[The task]
The entries below hold a line with "homéopathe de l’info" and a line with "mon terroir. De la culture à la cueillette". Return those lines and all that lie between them, exactly and only.

[Material provided]
▬▬▬
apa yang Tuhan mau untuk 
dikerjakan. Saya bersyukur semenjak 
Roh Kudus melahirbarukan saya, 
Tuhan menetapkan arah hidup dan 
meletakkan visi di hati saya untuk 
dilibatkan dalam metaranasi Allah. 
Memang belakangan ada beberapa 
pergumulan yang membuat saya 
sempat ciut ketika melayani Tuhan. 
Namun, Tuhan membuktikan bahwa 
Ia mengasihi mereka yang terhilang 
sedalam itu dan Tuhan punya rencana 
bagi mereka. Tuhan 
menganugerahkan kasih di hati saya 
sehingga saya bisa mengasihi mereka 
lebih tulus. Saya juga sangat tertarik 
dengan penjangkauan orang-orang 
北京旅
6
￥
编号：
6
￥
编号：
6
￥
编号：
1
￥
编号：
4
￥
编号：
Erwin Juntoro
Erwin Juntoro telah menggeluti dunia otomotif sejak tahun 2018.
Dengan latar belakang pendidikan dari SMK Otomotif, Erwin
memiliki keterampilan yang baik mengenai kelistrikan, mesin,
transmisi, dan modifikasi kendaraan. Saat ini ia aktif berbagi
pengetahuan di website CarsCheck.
▬▬▬
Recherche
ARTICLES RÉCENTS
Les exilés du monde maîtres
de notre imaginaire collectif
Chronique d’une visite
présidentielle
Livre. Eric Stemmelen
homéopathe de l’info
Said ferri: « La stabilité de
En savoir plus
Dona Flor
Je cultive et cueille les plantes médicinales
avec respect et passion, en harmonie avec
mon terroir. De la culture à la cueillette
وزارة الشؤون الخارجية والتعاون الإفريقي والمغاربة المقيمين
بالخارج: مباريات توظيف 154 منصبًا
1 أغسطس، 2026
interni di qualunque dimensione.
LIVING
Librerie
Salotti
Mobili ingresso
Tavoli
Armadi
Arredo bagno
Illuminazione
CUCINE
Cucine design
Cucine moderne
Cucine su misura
▬▬▬
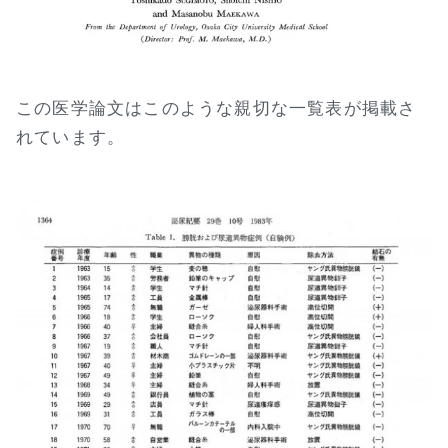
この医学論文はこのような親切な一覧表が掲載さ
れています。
▬▬▬
[Output below]
homéopathe de l’info
Said ferri: « La stabilité de
En savoir plus
Dona Flor
Je cultive et cueille les plantes médicinales
avec respect et passion, en harmonie avec
mon terroir. De la culture à la cueillette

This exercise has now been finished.